| HN Mirror

Y	Hacker News new \| ask \| show \| jobs


	by rorhug 2740 days ago
	Would someone care to summarise the possible benefits of being able to do polled IO, without entering the kernel?

4 comments

farazbabar 2740 days ago

In traditional I/O, a hardware interrupt is triggered whenever data arrives at hardware boundary and the interrupt can get serviced by any core that is available to the scheduler. One can imagine how much overhead is involved in context switching whatever that core was doing before, setting up the registers, moving data and then relinquishing the core back to OS - in this model, dedicated cores serve I/O in a memory mapped ring buffer like data structure sized to your application needs. There is no allocation/deallocation overhead, no management beyond moving a pointer and no context switching.

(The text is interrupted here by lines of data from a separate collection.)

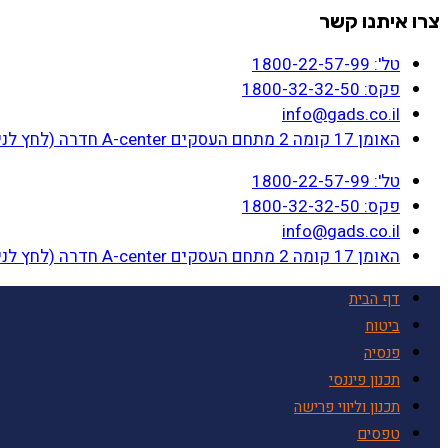
צרו איתנו קשר
טל': 1800-22-57-99
פקס: 1800-32-32-50
info@gads.co.il
האומן 17 קומה 2 מתחם העסקים A-center חדרה (לחץ לניווט בנייד)
טל': 1800-22-57-99
פקס: 1800-32-32-50
info@gads.co.il
האומן 17 קומה 2 מתחם העסקים A-center חדרה (לחץ לניווט בנייד)
דף הבית
ביטוח
פנסיה
תכנון פיננסי
תכנון וליווי פרישה
טפסים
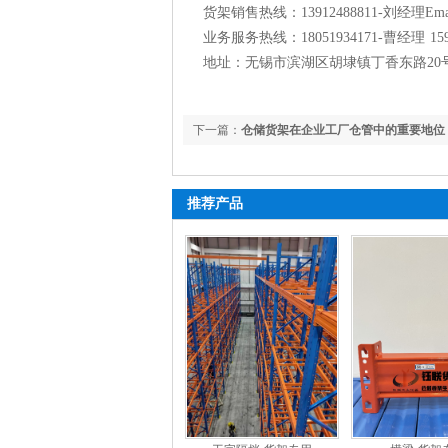
货架销售热线：13912488811-刘经理Email：
业务服务热线：18051934171-曹经理 159
地址：无锡市滨湖区胡埭镇丁香东路20
下一篇：
仓储货架在企业工厂仓管中的重要地位
推荐产品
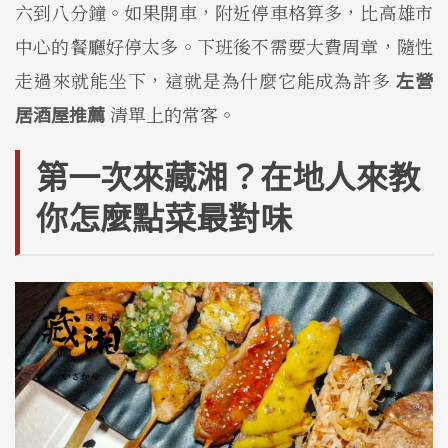
六到八分鐘。如果開車，附近停車格算多，比高雄市
中心的餐廳好停太多。下班後不需要大費周章，隨性
走過來就能坐下，這就是為什麼它能成為許多
左營
居酒屋推薦
清單上的常客。
第一次來藏湘？在地人來教
你怎麼點菜最對味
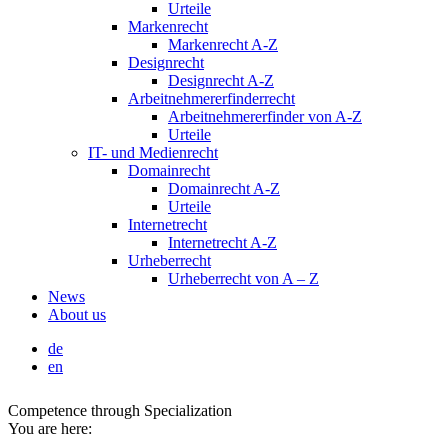
Urteile
Markenrecht
Markenrecht A-Z
Designrecht
Designrecht A-Z
Arbeitnehmererfinderrecht
Arbeitnehmererfinder von A-Z
Urteile
IT- und Medienrecht
Domainrecht
Domainrecht A-Z
Urteile
Internetrecht
Internetrecht A-Z
Urheberrecht
Urheberrecht von A – Z
News
About us
de
en
Competence through Specialization
You are here:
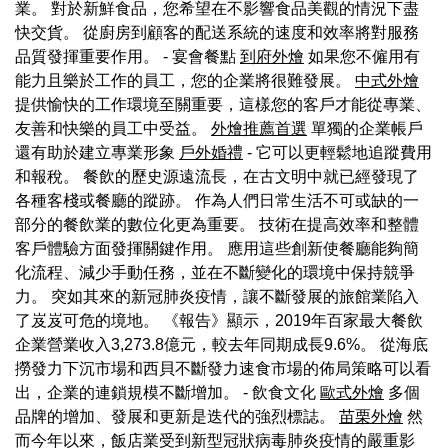
業。 對於新鮮食品，您希望在不影響食品美觀的情況下盡
快交貨。 從廚房到顧客的配送系統的速度和效率將對服務
品質發揮重要作用。 - 宴會餐點
到府外燴
如果您不僱用有
能力且樂於工作的員工，您的企業將很難發展。
中式外燴
提供愉快的工作環境至關重要，這樣您的客戶才能從專業、
友善和快樂的員工中受益。
外燴推薦首選
單獨的企業帳戶
還有助於建立專業形象
戶外婚禮
- 它可以更輕鬆地追蹤費用
和報稅。 餐飲的歷史源遠流長，在古文明中就已經發現了
各種客棧或餐廳的蹤跡。 作為人們日常生活不可或缺的一
部分的餐飲業的數位化更為重要。 技術在提高效率和整體
客戶體驗方面發揮關鍵作用。 應用這些創新使餐廳能夠簡
化流程、減少手動任務，並在不斷變化的環境中保持競爭
力。 突如其來的新冠肺炎疫情，讓不斷發展的旅館業陷入
了岌岌可危的境地。 《報告》顯示，2019年百家最大餐飲
企業營業收入3,273.8億元，較去年同期成長9.6%。 從海底
撈發力下沉市場和西貝不斷發力速食市場的佈局策略可以看
出，企業的連鎖規模不斷增加。 - 飲食文化
歐式外燴
多個
品牌的增加、發展和更新是迭代的強烈標誌。
苗栗外燴
然
而今年以來，飯店業受到新型冠狀病毒肺炎疫情的嚴重影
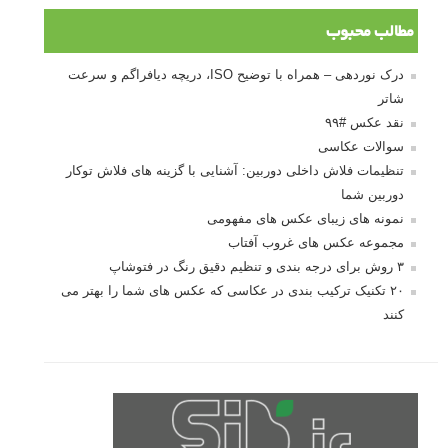
مطالب محبوب
درک نوردهی – همراه با توضیح ISO، دریچه دیافراگم و سرعت
شاتر
نقد عکس #۹۹
سوالات عکاسی
تنظیمات فلاش داخلی دوربین: آشنایی با گزینه های فلاش توکار
دوربین شما
نمونه های زیبای عکس های مفهومی
مجموعه عکس های غروب آفتاب
۳ روش برای درجه بندی و تنظیم دقیق رنگ در فتوشاپ
۲۰ تکنیک ترکیب بندی در عکاسی که عکس های شما را بهتر می
کنند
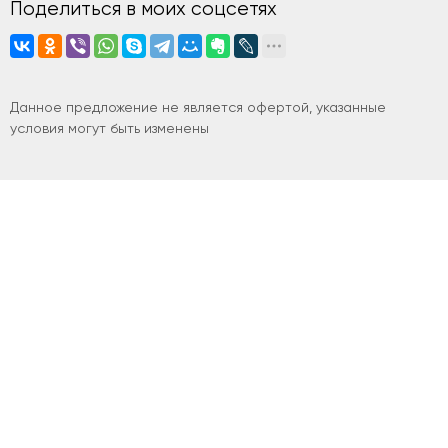
Поделиться в моих соцсетях
Данное предложение не является офертой, указанные
условия могут быть изменены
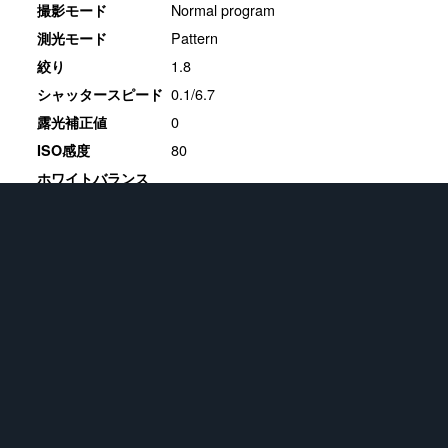
Normal program
撮影モード
Pattern
測光モード
1.8
絞り
0.1/6.7
シャッタースピード
0
露光補正値
80
ISO感度
ホワイトバランス
17.2.1
現像ソフト
Tweet
★
Apple iPhone SE (2nd generation)
383
画像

If you can spare the cores, this can significantly improve performance.

In one use-case, I was able to quadruple the performance on a 32 core xeon by installing 4 10gbps ethernet cards and dedicating the first eight cores to I/O (2 per interface). This is all about latency but with proper care, it also improves throughput.

link

barbecue_sauce 2740 days ago

Do you have to write your own software to do this, or can it be accomplished through OS configuration?

link

joatmon-snoo 2740 days ago

Someone more familiar with kernel workings than me should clarify, but my understanding is that IO generally happens via a syscall which requires the thread/process in question to context switch between userspace and kernel space, which can be very expensive. By enabling IO polling in userspace, you get to avoid that context switching.

link

int0x80 2740 days ago

Yes. Instead of using a syscall to get/issue events you use a mapped ring buffer. See https://lwn.net/Articles/743714/

link

geofft 2740 days ago

The motivating benefit is performance, but a side one the author mentioned on Twitter https://twitter.com/axboe/status/1073320502532263936 is sidestepping Meltdown and similar vulnerabilities from having the kernel and the OS in the same address space (even though they're separated by a privilege boundary). In a scheme like this, you can theoretically dedicate one core to the application and a separate one to the kernel, and minimize speculation, cache sharing, etc. between the two. The application and the kernel share a portion of memory, so the kernel doesn't ever run on the application's CPU.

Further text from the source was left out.